"""

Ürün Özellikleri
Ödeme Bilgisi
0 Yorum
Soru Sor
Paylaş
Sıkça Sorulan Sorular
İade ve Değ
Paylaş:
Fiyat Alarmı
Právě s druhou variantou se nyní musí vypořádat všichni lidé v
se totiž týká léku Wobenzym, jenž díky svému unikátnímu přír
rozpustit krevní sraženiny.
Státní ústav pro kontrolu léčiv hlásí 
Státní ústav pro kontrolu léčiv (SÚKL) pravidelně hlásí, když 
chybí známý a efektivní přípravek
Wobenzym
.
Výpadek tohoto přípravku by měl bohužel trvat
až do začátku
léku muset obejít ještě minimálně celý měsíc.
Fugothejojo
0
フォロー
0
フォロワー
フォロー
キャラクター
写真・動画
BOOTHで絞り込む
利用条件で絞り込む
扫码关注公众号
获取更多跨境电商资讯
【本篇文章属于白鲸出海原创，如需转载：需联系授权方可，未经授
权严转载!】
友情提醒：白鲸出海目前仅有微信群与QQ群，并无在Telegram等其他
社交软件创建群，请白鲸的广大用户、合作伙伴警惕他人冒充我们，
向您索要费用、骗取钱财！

"""
"""

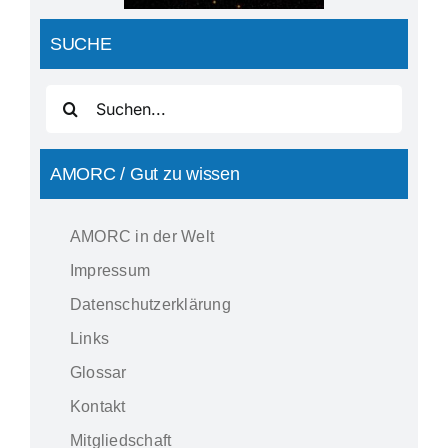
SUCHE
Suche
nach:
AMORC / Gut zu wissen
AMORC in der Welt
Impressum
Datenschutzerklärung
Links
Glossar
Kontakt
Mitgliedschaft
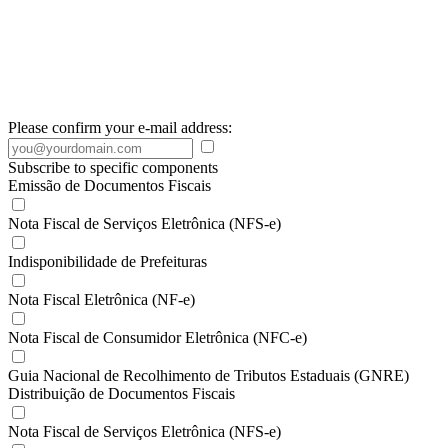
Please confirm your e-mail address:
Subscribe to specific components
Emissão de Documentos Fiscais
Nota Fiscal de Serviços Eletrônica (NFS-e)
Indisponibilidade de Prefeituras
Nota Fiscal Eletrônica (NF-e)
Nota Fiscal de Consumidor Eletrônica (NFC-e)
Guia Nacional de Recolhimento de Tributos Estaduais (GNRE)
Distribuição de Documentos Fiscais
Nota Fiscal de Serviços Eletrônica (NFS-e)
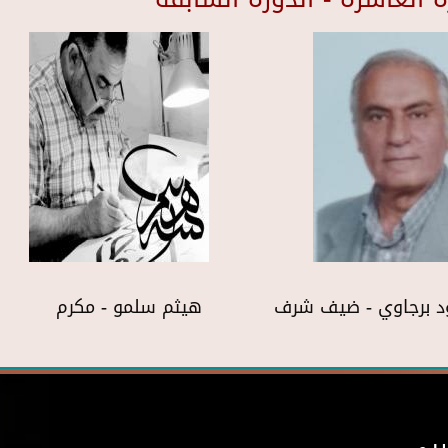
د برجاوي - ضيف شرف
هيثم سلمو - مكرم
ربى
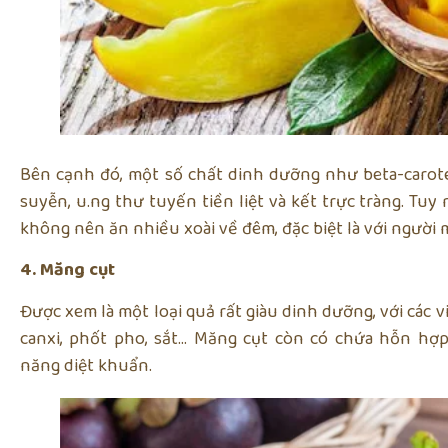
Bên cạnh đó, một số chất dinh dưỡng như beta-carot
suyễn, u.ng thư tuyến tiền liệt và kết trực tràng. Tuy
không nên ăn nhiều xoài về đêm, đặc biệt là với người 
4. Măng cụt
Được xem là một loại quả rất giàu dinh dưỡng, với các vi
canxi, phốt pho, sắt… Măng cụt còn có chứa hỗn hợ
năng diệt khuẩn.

"""

*PROBLEM STATEMENT*:
Reproduce each line from the data that has "Fiscais" in it.

*RESPONSE AREA*:
Emissão de Documentos Fiscais
Distribuição de Documentos Fiscais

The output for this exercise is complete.